[[ MATERIAL FOR THIS TASK open ]]

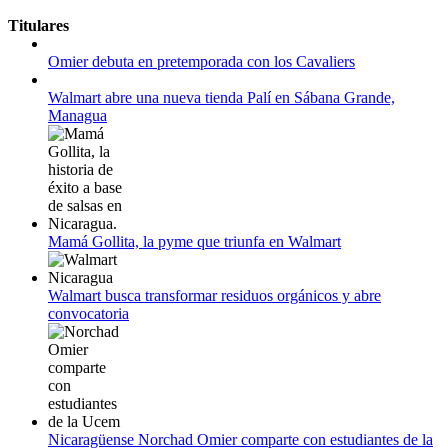
11 al 21 de agosto:
Titulares
Campeonato Europeo de Natación 2022
Omier debuta en pretemporada con los Cavaliers
12 de agosto:
Empieza La Liga 2022-2023
Walmart abre una nueva tienda Palí en Sábana Grande,
Managua
Mamá Gollita, la pyme que triunfa en Walmart
Walmart busca transformar residuos orgánicos y abre
convocatoria
Nicaragüense Norchad Omier comparte con estudiantes de la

[[ MATERIAL FOR THIS TASK closed ]]

** WHAT THIS TASK INVOLVES **
Keep only the lines from the line with "Empieza La Liga 2022-2023" to the end of the records above, and repeat them exactly.

** ANSWER SECTION **
Empieza La Liga 2022-2023
Walmart abre una nueva tienda Palí en Sábana Grande,
Managua
Mamá Gollita, la pyme que triunfa en Walmart
Walmart busca transformar residuos orgánicos y abre
convocatoria
Nicaragüense Norchad Omier comparte con estudiantes de la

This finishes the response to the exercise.